DOTTA - Não, pois como falei, sou muito familiarizado com esse estilo. Já gravei outros discos que seguiam o mesmo rigor técnico. O disco póstumo que gravamos do Warrel Dane, "Shadow Work", foi gravado com muito cuidado nessa parte. E, inclusive, foi mixado por um alemão, o Lasse Lammert. Então, esse rigor não é novidade para nós e não será diferente agora no novo disco do Metalium.

Entre os músicos latino-americanos, os brasileiros são os que aparecem em maior número tocando em bandas internacionais, principalmente na Europa. E vocês corroboram isso. Conseguem identificar razões para que os brasileiros se deem melhor no rock pesado internacional ao ocupar postos em bandas importantes? 

CARITO - Eu acredito que na verdade neste caso a nacionalidade pouco importa.

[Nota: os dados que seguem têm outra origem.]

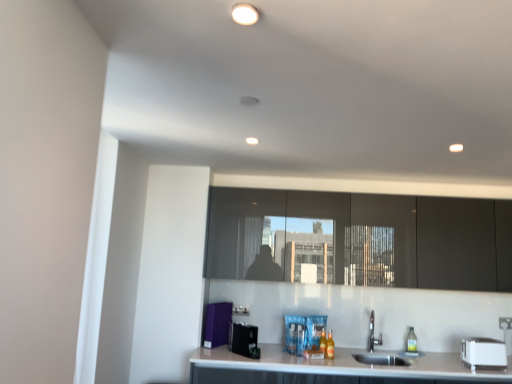 In order to face matte black cabinets at center, should I rotate leftwards or rightwards?

It's best to rotate right around 14.897 degrees.

Describe the element at coordinates (217, 324) in the screenshot. I see `purple fabric at lower center, which is the 1th appliance in left-to-right order` at that location.

Image resolution: width=512 pixels, height=384 pixels. What do you see at coordinates (323, 342) in the screenshot? I see `translucent plastic bottle at lower center, the first bottle positioned from the back` at bounding box center [323, 342].

Measure the distance between point (413,335) and camera.

Point (413,335) and camera are 3.41 meters apart from each other.

Describe the element at coordinates (483, 352) in the screenshot. I see `white plastic toaster at lower right, the 1th appliance when ordered from right to left` at that location.

What do you see at coordinates (244, 340) in the screenshot? Image resolution: width=512 pixels, height=384 pixels. I see `black plastic coffee machine at center, which is counted as the 2th appliance, starting from the left` at bounding box center [244, 340].

The image size is (512, 384). What do you see at coordinates (245, 14) in the screenshot? I see `white glossy light fixture at upper center` at bounding box center [245, 14].

Locate an element on the screen. matte black cabinets at center is located at coordinates (361, 239).

From the image's perspective, is translucent glass bottle at lower center, placed as the 1th bottle when sorted from front to back, positioned above or below translucent plastic bottle at sink right?

Clearly, from the image's perspective, translucent glass bottle at lower center, placed as the 1th bottle when sorted from front to back, is above translucent plastic bottle at sink right.

At what (x,y) coordinates should I click in order to perform the action: click on beverage that appears above the translucent glass bottle at lower center, the second bottle viewed from the back (from a real-world perspective). Please return your answer as a coordinate pair (x, y). Image resolution: width=512 pixels, height=384 pixels. Looking at the image, I should click on (411, 342).

Considering the relative positions of translucent glass bottle at lower center, placed as the 1th bottle when sorted from front to back, and translucent plastic bottle at sink right in the image provided, is translucent glass bottle at lower center, placed as the 1th bottle when sorted from front to back, to the left of translucent plastic bottle at sink right from the viewer's perspective?

Correct, you'll find translucent glass bottle at lower center, placed as the 1th bottle when sorted from front to back, to the left of translucent plastic bottle at sink right.

How much distance is there between translucent glass bottle at lower center, the second bottle viewed from the back, and translucent plastic bottle at sink right?

translucent glass bottle at lower center, the second bottle viewed from the back, and translucent plastic bottle at sink right are 26.44 inches apart.

Consider the image. Is translucent glass bottle at lower center, the second bottle viewed from the back, in front of purple fabric at lower center, which is the 1th appliance in left-to-right order?

Yes.

Between point (326, 346) and point (221, 317), which one is positioned behind?

The point (221, 317) is farther from the camera.

Is translucent glass bottle at lower center, the second bottle viewed from the back, with purple fabric at lower center, which is the 1th appliance in left-to-right order?

No, translucent glass bottle at lower center, the second bottle viewed from the back, is not with purple fabric at lower center, which is the 1th appliance in left-to-right order.

Could you tell me if translucent glass bottle at lower center, placed as the 1th bottle when sorted from front to back, is turned towards purple fabric at lower center, which is the 1th appliance in left-to-right order?

No, translucent glass bottle at lower center, placed as the 1th bottle when sorted from front to back, is not turned towards purple fabric at lower center, which is the 1th appliance in left-to-right order.

At what (x,y) coordinates should I click in order to perform the action: click on beverage on the right of purple fabric at lower center, which is the 1th appliance in left-to-right order. Please return your answer as a coordinate pair (x, y). Looking at the image, I should click on (411, 342).

Can you confirm if translucent plastic bottle at sink right is wider than purple fabric at lower center, which is the 1th appliance in left-to-right order?

Incorrect, the width of translucent plastic bottle at sink right does not surpass that of purple fabric at lower center, which is the 1th appliance in left-to-right order.

Can you confirm if translucent plastic bottle at sink right is positioned to the left of purple fabric at lower center, marked as the third appliance in a right-to-left arrangement?

No.

From the image's perspective, relative to translucent plastic bottle at lower center, the second bottle positioned from the front, is matte black cabinets at center above or below?

Clearly, from the image's perspective, matte black cabinets at center is above translucent plastic bottle at lower center, the second bottle positioned from the front.

Would you say matte black cabinets at center is to the left or to the right of translucent plastic bottle at lower center, the first bottle positioned from the back, in the picture?

Based on their positions, matte black cabinets at center is located to the right of translucent plastic bottle at lower center, the first bottle positioned from the back.

Is matte black cabinets at center inside or outside of translucent plastic bottle at lower center, the first bottle positioned from the back?

matte black cabinets at center is located beyond the bounds of translucent plastic bottle at lower center, the first bottle positioned from the back.

Which is in front, point (508, 228) or point (322, 351)?

The point (322, 351) is closer to the camera.

Which is in front, purple fabric at lower center, which is the 1th appliance in left-to-right order, or translucent plastic bottle at sink right?

purple fabric at lower center, which is the 1th appliance in left-to-right order.

Which is closer to the camera, [223,306] or [409,335]?

The point [223,306] is in front.

Considering the sizes of objects purple fabric at lower center, marked as the third appliance in a right-to-left arrangement, and translucent plastic bottle at sink right in the image provided, who is taller, purple fabric at lower center, marked as the third appliance in a right-to-left arrangement, or translucent plastic bottle at sink right?

Standing taller between the two is purple fabric at lower center, marked as the third appliance in a right-to-left arrangement.

Is purple fabric at lower center, marked as the third appliance in a right-to-left arrangement, smaller than translucent plastic bottle at sink right?

No.

Based on their positions, is matte black cabinets at center located to the left or right of black plastic coffee machine at center, positioned as the 2th appliance in right-to-left order?

Clearly, matte black cabinets at center is on the right of black plastic coffee machine at center, positioned as the 2th appliance in right-to-left order, in the image.

Can you confirm if matte black cabinets at center is wider than black plastic coffee machine at center, which is counted as the 2th appliance, starting from the left?

Incorrect, the width of matte black cabinets at center does not surpass that of black plastic coffee machine at center, which is counted as the 2th appliance, starting from the left.

Between point (397, 201) and point (250, 348), which one is positioned in front?

Point (250, 348)

Which of these two, matte black cabinets at center or black plastic coffee machine at center, positioned as the 2th appliance in right-to-left order, is bigger?

matte black cabinets at center.

From a real-world perspective, relative to translucent glass bottle at lower center, the second bottle viewed from the back, is black plastic coffee machine at center, positioned as the 2th appliance in right-to-left order, vertically above or below?

black plastic coffee machine at center, positioned as the 2th appliance in right-to-left order, is above translucent glass bottle at lower center, the second bottle viewed from the back.

Would you say black plastic coffee machine at center, positioned as the 2th appliance in right-to-left order, is a long distance from translucent glass bottle at lower center, the second bottle viewed from the back?

Actually, black plastic coffee machine at center, positioned as the 2th appliance in right-to-left order, and translucent glass bottle at lower center, the second bottle viewed from the back, are a little close together.

In the scene shown: In terms of width, does black plastic coffee machine at center, positioned as the 2th appliance in right-to-left order, look wider or thinner when compared to translucent glass bottle at lower center, the second bottle viewed from the back?

In the image, black plastic coffee machine at center, positioned as the 2th appliance in right-to-left order, appears to be wider than translucent glass bottle at lower center, the second bottle viewed from the back.

Where is `beverage that appears below the translucent glass bottle at lower center, the second bottle viewed from the back (from the image's perspective)`? The height and width of the screenshot is (384, 512). beverage that appears below the translucent glass bottle at lower center, the second bottle viewed from the back (from the image's perspective) is located at coordinates (411, 342).

From a real-world perspective, count 2nd appliances upward from the translucent glass bottle at lower center, placed as the 1th bottle when sorted from front to back, and point to it. Please provide its 2D coordinates.

[(217, 324)]

When comparing their distances from black plastic coffee machine at center, positioned as the 2th appliance in right-to-left order, does translucent plastic bottle at sink right or translucent plastic bottle at lower center, the first bottle positioned from the back, seem further?

translucent plastic bottle at sink right is positioned further to the anchor black plastic coffee machine at center, positioned as the 2th appliance in right-to-left order.

When comparing their distances from translucent plastic bottle at lower center, the first bottle positioned from the back, does purple fabric at lower center, marked as the third appliance in a right-to-left arrangement, or white glossy light fixture at upper center seem closer?

Based on the image, purple fabric at lower center, marked as the third appliance in a right-to-left arrangement, appears to be nearer to translucent plastic bottle at lower center, the first bottle positioned from the back.

Estimate the real-world distances between objects in this image. Which object is further from white glossy light fixture at upper center, translucent glass bottle at lower center, placed as the 1th bottle when sorted from front to back, or black plastic coffee machine at center, which is counted as the 2th appliance, starting from the left?

translucent glass bottle at lower center, placed as the 1th bottle when sorted from front to back, is further to white glossy light fixture at upper center.

Considering their positions, is white plastic toaster at lower right, arranged as the 3th appliance when viewed from the left, positioned further to black plastic coffee machine at center, which is counted as the 2th appliance, starting from the left, than purple fabric at lower center, marked as the third appliance in a right-to-left arrangement?

white plastic toaster at lower right, arranged as the 3th appliance when viewed from the left, is positioned further to the anchor black plastic coffee machine at center, which is counted as the 2th appliance, starting from the left.

When comparing their distances from translucent plastic bottle at lower center, the second bottle positioned from the front, does purple fabric at lower center, marked as the third appliance in a right-to-left arrangement, or translucent plastic bottle at sink right seem closer?

The object closer to translucent plastic bottle at lower center, the second bottle positioned from the front, is translucent plastic bottle at sink right.

From the image, which object appears to be farther from matte black cabinets at center, translucent plastic bottle at sink right or translucent plastic bottle at lower center, the second bottle positioned from the front?

Based on the image, translucent plastic bottle at sink right appears to be further to matte black cabinets at center.

Based on their spatial positions, is purple fabric at lower center, marked as the third appliance in a right-to-left arrangement, or black plastic coffee machine at center, positioned as the 2th appliance in right-to-left order, closer to white plastic toaster at lower right, the 1th appliance when ordered from right to left?

black plastic coffee machine at center, positioned as the 2th appliance in right-to-left order.

When comparing their distances from black plastic coffee machine at center, which is counted as the 2th appliance, starting from the left, does white glossy light fixture at upper center or purple fabric at lower center, marked as the third appliance in a right-to-left arrangement, seem further?

Based on the image, white glossy light fixture at upper center appears to be further to black plastic coffee machine at center, which is counted as the 2th appliance, starting from the left.

In order to click on bottle between matte black cabinets at center and translucent plastic bottle at lower center, the second bottle positioned from the front, in the up-down direction in this screenshot , I will do (x=329, y=346).

Image resolution: width=512 pixels, height=384 pixels. Identify the location of appliance positioned between white glossy light fixture at upper center and white plastic toaster at lower right, the 1th appliance when ordered from right to left, from near to far. 244,340.

Locate an element on the screen. This screenshot has width=512, height=384. cabinetry positioned between white glossy light fixture at upper center and purple fabric at lower center, which is the 1th appliance in left-to-right order, from near to far is located at coordinates (361, 239).

Where is `appliance situated between purple fabric at lower center, marked as the third appliance in a right-to-left arrangement, and translucent plastic bottle at sink right from left to right`? This screenshot has height=384, width=512. appliance situated between purple fabric at lower center, marked as the third appliance in a right-to-left arrangement, and translucent plastic bottle at sink right from left to right is located at coordinates (244, 340). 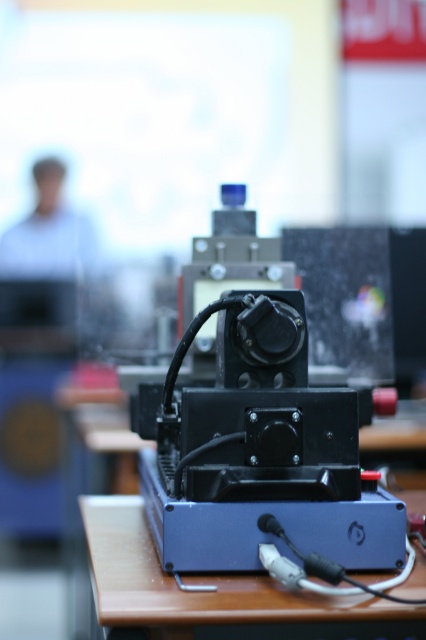 You are a technician working in a lab. You need to place a metallic black machine at center on a blue plastic table at center. How far apart are these two objects currently?

The metallic black machine at center is 6.85 inches away from the blue plastic table at center, so they are currently 6.85 inches apart.

You are a technician working in a lab. You need to reach the wires under the metallic black machine at center to fix a connection. Can you easily access them without moving the blue plastic table at center?

The metallic black machine at center is further to the viewer than the blue plastic table at center, so the machine is closer to you. This means the wires under the machine are more accessible without needing to move the table. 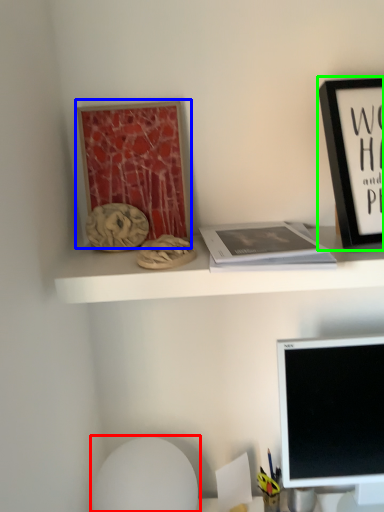 Question: Considering the real-world distances, which object is closest to swivel chair (highlighted by a red box)? bulletin board (highlighted by a blue box) or picture frame (highlighted by a green box).

Choices:
 (A) bulletin board
 (B) picture frame

Answer: (A) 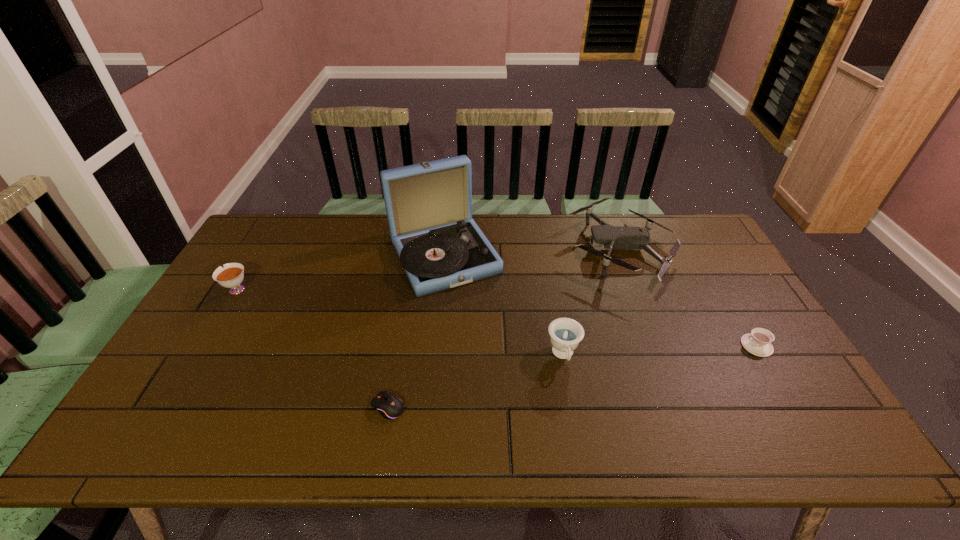 Where is `object situated at the near edge`? object situated at the near edge is located at coordinates (389, 406).

The image size is (960, 540). I want to click on object positioned at the left edge, so click(231, 276).

Find the location of a particular element. This screenshot has width=960, height=540. drone at the right edge is located at coordinates (611, 237).

Image resolution: width=960 pixels, height=540 pixels. I want to click on teacup located at the right edge, so click(758, 342).

Identify the location of object positioned at the far right corner. (611, 237).

The width and height of the screenshot is (960, 540). In order to click on vacant space at the far edge in this screenshot , I will do `click(543, 214)`.

The image size is (960, 540). I want to click on free location at the near edge, so click(467, 448).

Locate an element on the screen. This screenshot has height=540, width=960. vacant space at the left edge of the desktop is located at coordinates (248, 291).

Image resolution: width=960 pixels, height=540 pixels. In the image, there is a desktop. Find the location of `vacant space at the right edge`. vacant space at the right edge is located at coordinates (705, 285).

You are a GUI agent. You are given a task and a screenshot of the screen. Output one action in this format:
    pyautogui.click(x=<x>, y=<y>)
    Task: Click on the free space at the far left corner of the desktop
    The width and height of the screenshot is (960, 540).
    Given the screenshot: What is the action you would take?
    pyautogui.click(x=271, y=228) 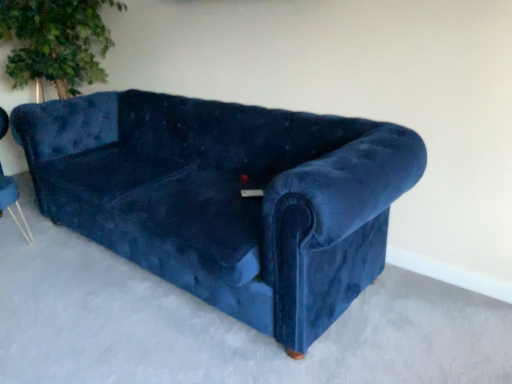 Measure the distance between point (199, 196) and camera.

Point (199, 196) and camera are 5.73 feet apart from each other.

What do you see at coordinates (226, 197) in the screenshot? I see `velvet blue couch at center` at bounding box center [226, 197].

The image size is (512, 384). Find the location of `velvet blue couch at center`. velvet blue couch at center is located at coordinates (226, 197).

Find the location of `velvet blue couch at center`. velvet blue couch at center is located at coordinates (226, 197). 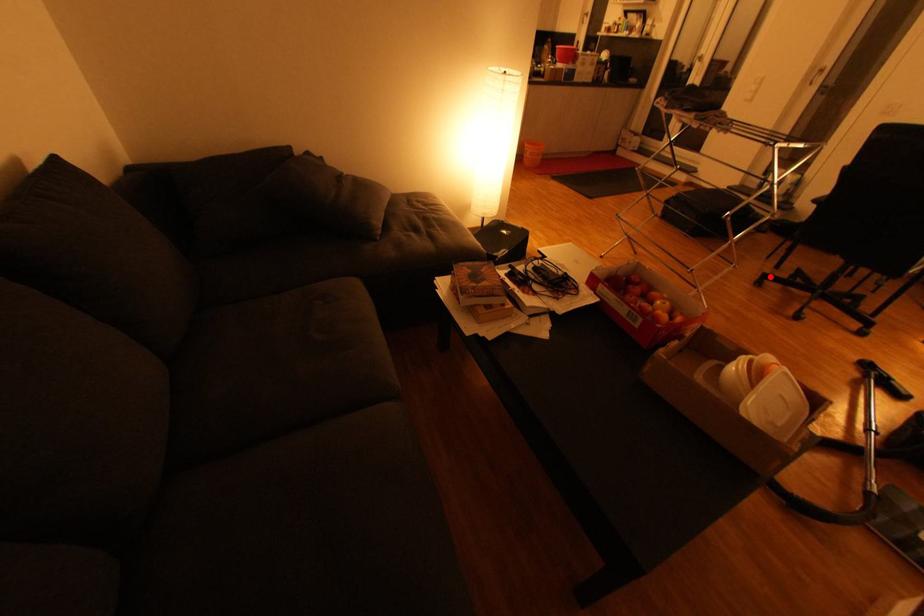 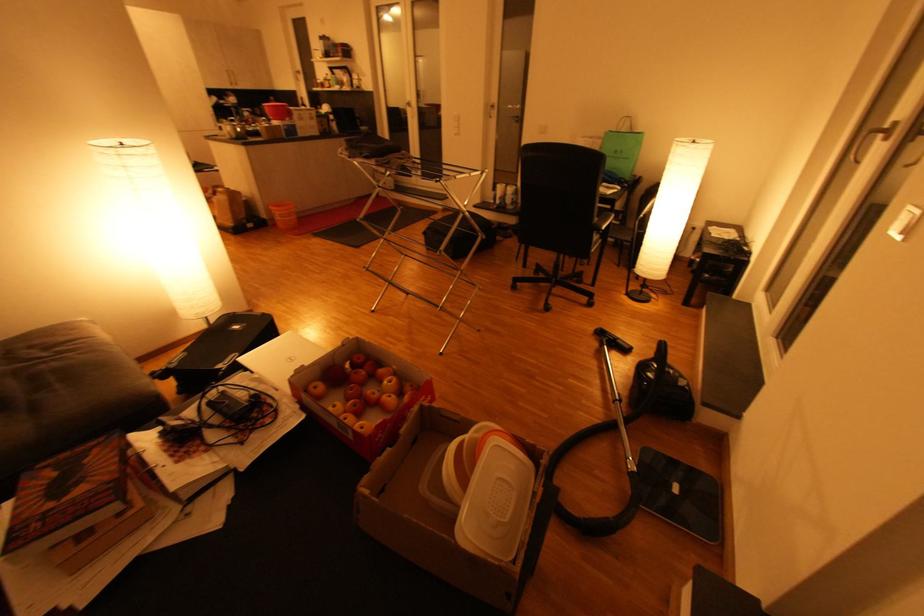 In the second image, find the point that corresponds to the highlighted location in the first image.

(520, 281) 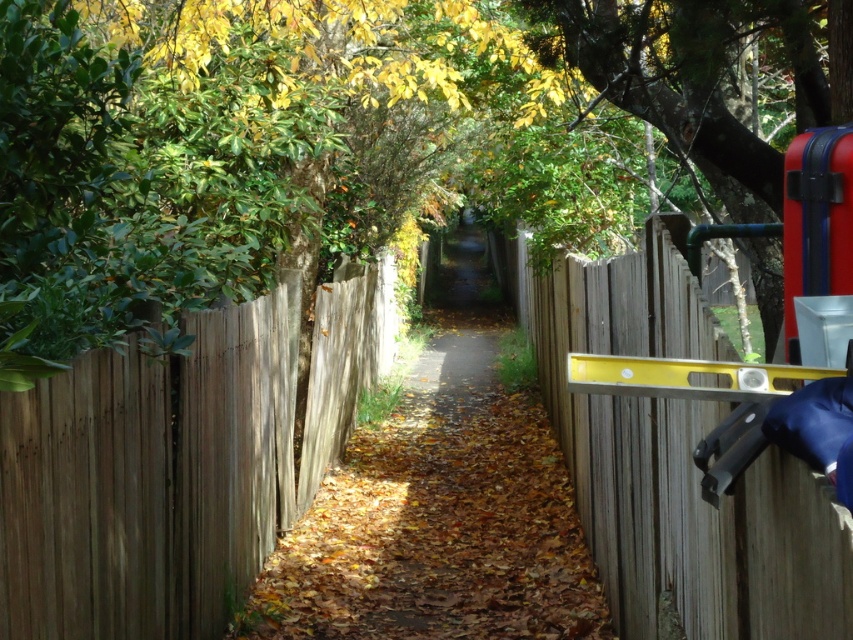 Does brown wooden path at center appear over green leafy tree at upper right?

Incorrect, brown wooden path at center is not positioned above green leafy tree at upper right.

Which is above, brown wooden path at center or green leafy tree at upper right?

Positioned higher is green leafy tree at upper right.

Identify the location of brown wooden path at center. (440, 499).

Find the location of a particular element. The image size is (853, 640). brown wooden path at center is located at coordinates (440, 499).

Does brown wooden fence at left have a smaller size compared to yellow metallic level at right?

Actually, brown wooden fence at left might be larger than yellow metallic level at right.

Is point (138, 593) farther from viewer compared to point (628, 387)?

Yes, it is behind point (628, 387).

Locate an element on the screen. This screenshot has height=640, width=853. brown wooden fence at left is located at coordinates (177, 465).

Identify the location of brown wooden path at center. This screenshot has width=853, height=640. (440, 499).

Is brown wooden path at center above yellow metallic level at right?

Incorrect, brown wooden path at center is not positioned above yellow metallic level at right.

Who is more distant from viewer, (534, 627) or (790, 390)?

Falando por nós, somos músicos profissionais que topamos os desafios e aceitamos as oportunidades. Parece besteira, mas o simples fato de você ser uma pessoa fácil de lidar e de convívio tranquilo já são 70% do as bandas pedem.

DOTTA - E também tem a questão da vontade, da gana, de perseguir essa carreira e seguir esse sonho. Muitos músicos daqui agarram com todas as forças esse tipo de oportunidade concreta de carreira internacional, pois estamos acostumados de como as coisas aqui são muito mais difíceis para quem quer ser um músico profissional, principalmente nesse estilo.

Até que ponto tocar com artistas estrangeiros que vêm tocar no Brasil sem banda própria os ajudou a ter a preferência no Metalium?

CARITO - Se o americano Warrel Dane não tivesse passado em nossas vídas, com certeza não teríamos entrado no Metalium. Tocar com músicos estrangeiros exige um grau de atenção maior, porque lá eles tem os melhores equipamentos, as melhores estruturas e os melhores músicos, e quando eles vêm para cá, o mínimo que eles esperam é ter o mesmo nível que estão acostumados a receber.

DOTTA - Esse tipo de oportunidade te prepara para um nível de cobrança maior, de lidar com mais pressão, pois vc está no mesmo palco que ícones mundiais do estilo. E também a questão de aprender a trabalhar com pessoas de outros países e culturas.